Mass collaboration to improve climate data — a new frontier in citizen science

Category: Environment & Sustainability
Published on Sep 06, 2010

Scientists meeting in the UK this week are crafting a revolutionary new project aimed at transforming their ability to predict meteorological disasters. The goal, as reported by the Guardian, “is to create an international databank that would generate forecasts of unprecedented precision.” To make that happen, the scientists behind the project are contemplating something even more radical: enlisting thousands of ordinary citizens around the world to gather, classify and even help analyze the meteorological data required to build more accurate, real-time models of the Earth’s climate.

Today, the data is too sparse and intermittent to provide reliable long-term weather forecasts, let alone predict a catastrophic weather event. But if a global climate databank could be built, scientists could better anticipate events like the floods in Pakistan that have killed about 2,000 and left millions homeless. Many scientists believe that catastrophic events of this nature will occur more frequently as the climate further destabilizes in the decades to come. The ability to give vulnerable areas accurate warnings about potential catastrophes could save millions of lives.

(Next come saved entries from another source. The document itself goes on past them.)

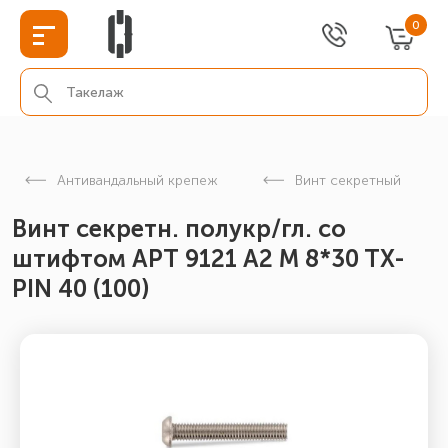
0
Антивандальный крепеж
Винт секретный
Винт секретн. полукр/гл. со
штифтом АРТ 9121 А2 M 8*30 TX-
PIN 40 (100)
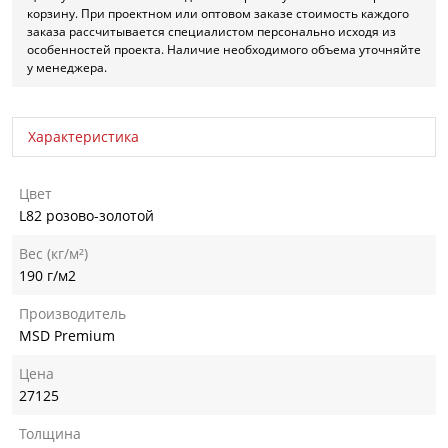
корзину. При проектном или оптовом заказе стоимость каждого
заказа рассчитывается специалистом персонально исходя из
особенностей проекта. Наличие необходимого объема уточняйте
у менеджера.
Характеристика
Цвет
L82 розово-золотой
Вес (кг/м²)
190 г/м2
Производитель
MSD Premium
Цена
27125
Толщина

So where does the citizen science come in? It turns out that climate researchers have been inspired by projects like Galaxy Zoo, where scientists have dramatically increased the person power available to code and analyze satellite imagery by inviting ordinary citizens to participate in their research. At some 250,000 “citizen scientists” are helping astronomers at Yale, Oxford and other institutions classify galaxies using simple classification tools on the Web. The results so far have been impressive. Galaxy Zoo members have made nearly 75 million classifications of one million different images — far beyond the researcher’s original goal of getting the public to help classify a set of 50,000 galaxies. If the researchers were still laboring on their own, it would have taken them roughly 124 years to classify that many images!

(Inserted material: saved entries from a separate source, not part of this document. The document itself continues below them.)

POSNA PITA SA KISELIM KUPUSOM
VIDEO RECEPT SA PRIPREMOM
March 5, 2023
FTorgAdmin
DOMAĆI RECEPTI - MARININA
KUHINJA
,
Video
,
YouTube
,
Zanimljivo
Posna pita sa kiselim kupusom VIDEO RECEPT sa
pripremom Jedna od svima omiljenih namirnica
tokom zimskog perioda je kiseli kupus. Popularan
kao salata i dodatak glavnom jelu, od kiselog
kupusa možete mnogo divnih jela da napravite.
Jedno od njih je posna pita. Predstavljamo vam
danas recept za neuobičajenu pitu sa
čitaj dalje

What impressed the researchers the most, however, was the surprising ability of the community to contribute genuine scientific insights. Bill Keel, an astronomy professor at the University of Alabama who studies overlapping galaxies, decided to ask Galaxy Zoo users to contact him if they came across an example of this rare phenomenon. Throughout his career, Keel had studied the dozen or so overlapping galaxies then known to astronomers. Within a day of posting his question on the Galaxy Zoo forum, he had more than 100 responses from users who had indeed found such objects. Today, thousands have been identified.

Now climate scientists are contemplating something similar. As part of the project, climate scientists want to create a global network of weather stations that would provide daily temperature readings for any spot on the planet — a vast improvement over the monthly averages scientists currently get for data about temperatures, wind, precipitation and other variables in North America and Europe. The problem is that many countries outside these regions keep their data proprietary — preferring to sell it commercial enterprises and news organizations. So the big challenge initially will be to convince national governments to open up their weather station data for the betterment of climate research.

The rearview perspective on the Earth’s shifting climate will be key too. The scientists envision a role for citizen scientists in digitizing old sea logs (including daily temperature readings) from British naval records that date back to the 19th Century. Such historical data — newly digitized — would provide a welcome boost to researchers trying to more accurately model historical weather patterns. But if the Galaxy Zoo experience proves anything it’s that merely digitizing old sea logs is probably too narrow a role for the public.

To capture the imagination of citizen scientists, the researchers should invent broader roles for contributors in collecting and analyzing data. Perhaps one day soon, volunteers could upload data directly from their mobile devices. Scientists could also host climate modelling competitions for grad students and amateur enthusiasts. Like the astronomers mentioned earlier, they could be surprised at what comes of it. As one Galaxy Zoo researcher put it to me: “Mass collaboration in the Internet is a powerful multiplier. It makes research possible that just wasn’t possible before.”

Be Sociable, Share!


It appears to me that the recent experience with mass collaboration in science endeavours has shown that there is a spectrum of intensity for engaging participation – intersected by a spectrum of technology mechanism – and that providing a range of ways for people to engage with science is a good strategy for maximizing contributions. Rather than say one method or another represents “too narrow a role for the public”, I’d suggest that there are a wide-range of opportunities (let alone a host of challenges) for engaging the Internet-enabled public in science (and public policy development, for that matter).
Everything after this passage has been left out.